An addendum about the title which is boringly self-explanatory in English. In French it is called "Ni d'Eve, ni d'Adam" named after a particularly forgettable film directed by Jean Paul Giveyrac and released in 1997. It must have appealed to Nothomb because it can vaguely be translated as "Nobody's Child" - which turns out to be far more revealing about the author of this book.
Perceptively analyzing the communication problems faced by Amelie and Rinri because of their different cultures, the novel warmly and humorously explores their relationship, never taking the differences too seriously despite the confusions that sometime arise. When she meets some of his friends whom she has not met before, she knows that "To meet someone and fail to talk about the weather is to betray a lack of manners," yet she persists in trying to get to know his friends better and to find a subject of common interest for conversation, even though she may be intrusive. She is embarrassed and surprised when he insists on paying her teaching fee when they have been out socializing with his friends, yet Amelie genuinely likes Rinri, and he makes her happy.
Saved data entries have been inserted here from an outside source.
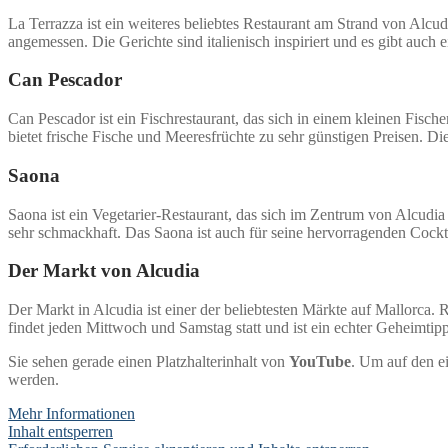
La Terrazza ist ein weiteres beliebtes Restaurant am Strand von Alcud
angemessen. Die Gerichte sind italienisch inspiriert und es gibt auc
Can Pescador
Can Pescador ist ein Fischrestaurant, das sich in einem kleinen Fisch
bietet frische Fische und Meeresfrüchte zu sehr günstigen Preisen. Di
Saona
Saona ist ein Vegetarier-Restaurant, das sich im Zentrum von Alcudia 
sehr schmackhaft. Das Saona ist auch für seine hervorragenden Cockt
Der Markt von Alcudia
Der Markt in Alcudia ist einer der beliebtesten Märkte auf Mallorc
findet jeden Mittwoch und Samstag statt und ist ein echter Geheimti
Sie sehen gerade einen Platzhalterinhalt von
YouTube
. Um auf den ei
werden.
Mehr Informationen
Inhalt entsperren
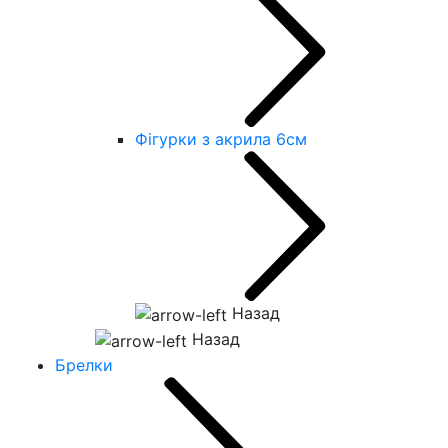
Фігурки з акрила 6см
Назад
Назад
Брелки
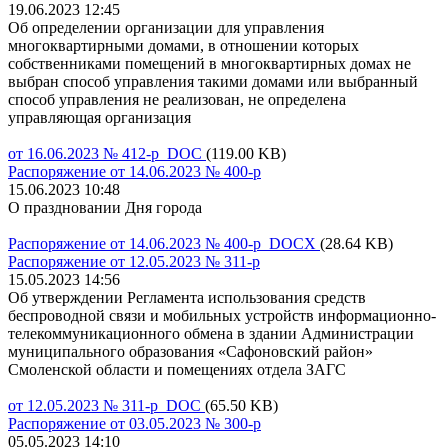
19.06.2023 12:45
Об определении организации для управления
многоквартирными домами, в отношении которых
собственниками помещений в многоквартирных домах не
выбран способ управления такими домами или выбранный
способ управления не реализован, не определена
управляющая организация
от 16.06.2023 № 412-р DOC
(119.00 KB)
Распоряжение от 14.06.2023 № 400-р
15.06.2023 10:48
О праздновании Дня города
Распоряжение от 14.06.2023 № 400-р DOCX
(28.64 KB)
Распоряжение от 12.05.2023 № 311-р
15.05.2023 14:56
Об утверждении Регламента использования средств
беспроводной связи и мобильных устройств информационно-
телекоммуникационного обмена в здании Администрации
муниципального образования «Сафоновский район»
Смоленской области и помещениях отдела ЗАГС
от 12.05.2023 № 311-р DOC
(65.50 KB)
Распоряжение от 03.05.2023 № 300-р
05.05.2023 14:10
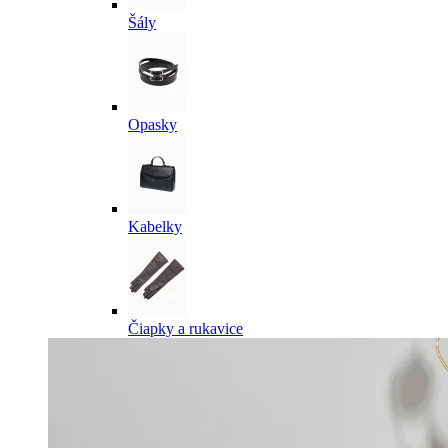
Šály
Opasky
Kabelky
Čiapky a rukavice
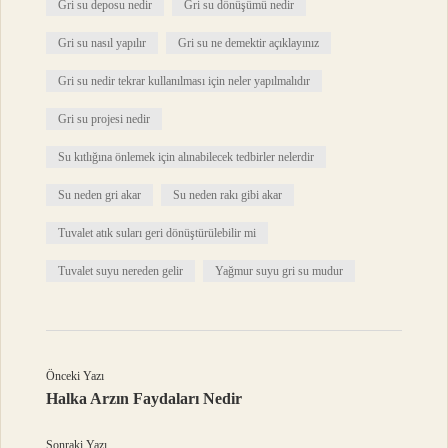
Gri su deposu nedir
Gri su dönüşümü nedir
Gri su nasıl yapılır
Gri su ne demektir açıklayınız
Gri su nedir tekrar kullanılması için neler yapılmalıdır
Gri su projesi nedir
Su kıtlığına önlemek için alınabilecek tedbirler nelerdir
Su neden gri akar
Su neden rakı gibi akar
Tuvalet atık suları geri dönüştürülebilir mi
Tuvalet suyu nereden gelir
Yağmur suyu gri su mudur
Önceki Yazı
Halka Arzın Faydaları Nedir
Sonraki Yazı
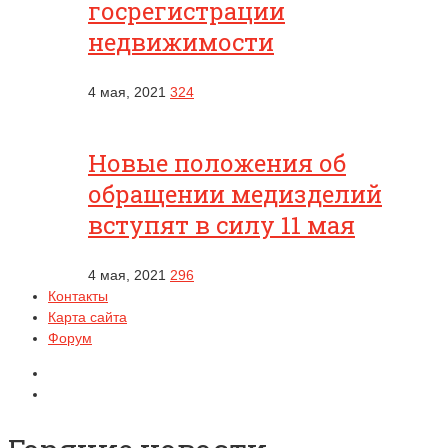
госрегистрации
недвижимости
4 мая, 2021
324
Новые положения об
обращении медизделий
вступят в силу 11 мая
4 мая, 2021
296
Контакты
Карта сайта
Форум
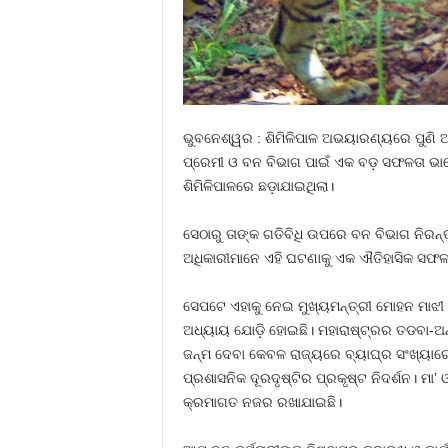
ଭୁବନେଶ୍ୱର : ଶିମିଳିପାଳ ଅଭୟାରଣ୍ୟରେ ପୁଣି ଆନ
ପ୍ରେମୀ ଓ ବନ ବିଭାଗ ପାଇଁ ଏକ ବଡ଼ ସଫଳତା ଭାବ
ଶିମିଳିପାଳରେ ଛଡ଼ାଯାଇଥିଲା।
ସେଠାରୁ ତାଙ୍କ ଗତିବିଧି ଉପରେ ବନ ବିଭାଗ ନିରନ
ଅଧିକାରୀମାନେ ଏହି ଘଟଣାକୁ ଏକ ଐତିହାସିକ ସଫଳତା
ସେପଟେ ଏହାକୁ ନେଇ ମୁଖ୍ୟମନ୍ତ୍ରୀ ମୋହନ ମାଝୀ 
ଅଧ୍ୟାୟ ଯୋଡ଼ି ହୋଇଛି। ମହାରାଷ୍ଟ୍ରର ତଡବା-ଅନ୍
ଜନ୍ମ ଦେବା କେବଳ ରାଜ୍ୟରେ ବ୍ୟାଘ୍ର ସଂଖ୍ୟାରେ ବ
ପ୍ରଶାସନିକ ଦୂରଦୃଷ୍ଟିର ପ୍ରକୃଷ୍ଟ ନିଦର୍ଶନ। ମ
କ୍ରମାଗତ ନଜର ରଖାଯାଇଛି।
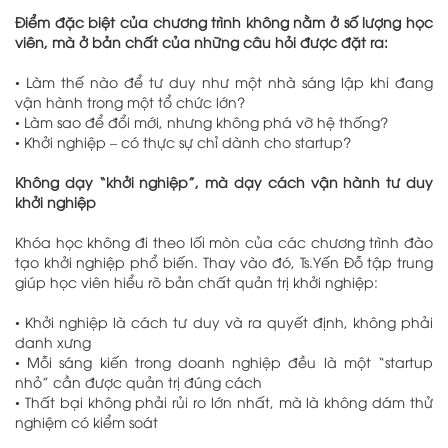
Điểm đặc biệt của chương trình không nằm ở số lượng học
viên, mà ở bản chất của những câu hỏi được đặt ra:
•
Làm thế nào để tư duy như một nhà sáng lập khi đang
vận hành trong một tổ chức lớn?
•
Làm sao để đổi mới, nhưng không phá vỡ hệ thống?
•
Khởi nghiệp – có thực sự chỉ dành cho startup?
Không dạy “khởi nghiệp”, mà dạy cách vận hành tư duy
khởi nghiệp
Khóa học không đi theo lối mòn của các chương trình đào
tạo khởi nghiệp phổ biến. Thay vào đó, Ts.Yến Đỗ tập trung
giúp học viên hiểu rõ bản chất quản trị khởi nghiệp:
•
Khởi nghiệp là cách tư duy và ra quyết định, không phải
danh xưng
•
Mỗi sáng kiến trong doanh nghiệp đều là một “startup
nhỏ” cần được quản trị đúng cách
•
Thất bại không phải rủi ro lớn nhất, mà là không dám thử
nghiệm có kiểm soát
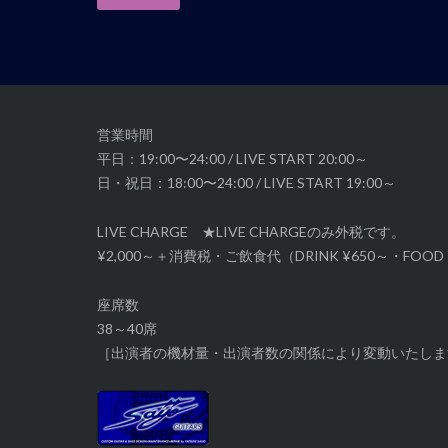
ゲ
ー
シ
ョ
ン
営業時間
平日：19:00〜24:00 / LIVE START 20:00～
日・祝日：18:00〜24:00 / LIVE START 19:00～
LIVE CHARGE ★LIVE CHARGEのみ外税です。
¥2,000～＋消費税・ご飲食代（DRINK ¥650～・FOOD 
座席数
38～40席
［出演者の機材量・出演者数の関係により変動いたしま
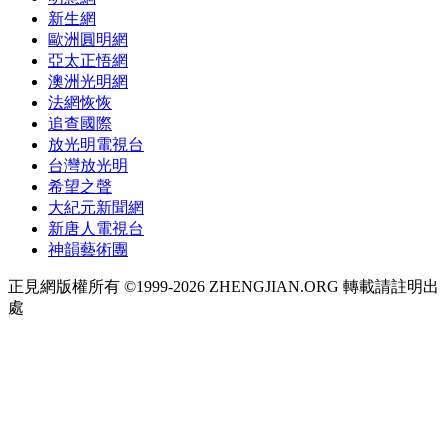
新生網
歐洲圓明網
亞太正悟網
澳洲光明網
法網恢恢
追查國際
放光明電視台
台灣放光明
希望之聲
大紀元新聞網
新唐人電視台
神韻藝術團
正見網版權所有 ©1999-2026 ZHENGJIAN.ORG 轉載請註明出
處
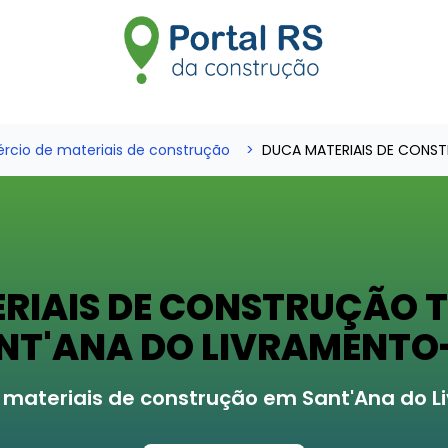
cio de materiais de construção
DUCA MATERIAIS DE CONS
RIAIS DE CONSTRUÇÃO
NT'ANA DO LIVRAMENTO
materiais de construção em Sant'Ana do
As one calendar year passes in the lives of these two young characters, the author incorporates other aspects of the culture into the novel--the educational system with its exams for pre-school, its hierarchy of colleges from the most elite to "train station universities," and its lax requirements regarding attendance and assignments. Friendships and leisure activities are also explored, and Amelie and Rinri meet members of each other's families. She becomes a fan of quail eggs and sea urchins; he likes salami with mayonnaise. When Rinri proposes marriage, Amelie encounters a serious linguistic problem different from anything she has ever before experienced.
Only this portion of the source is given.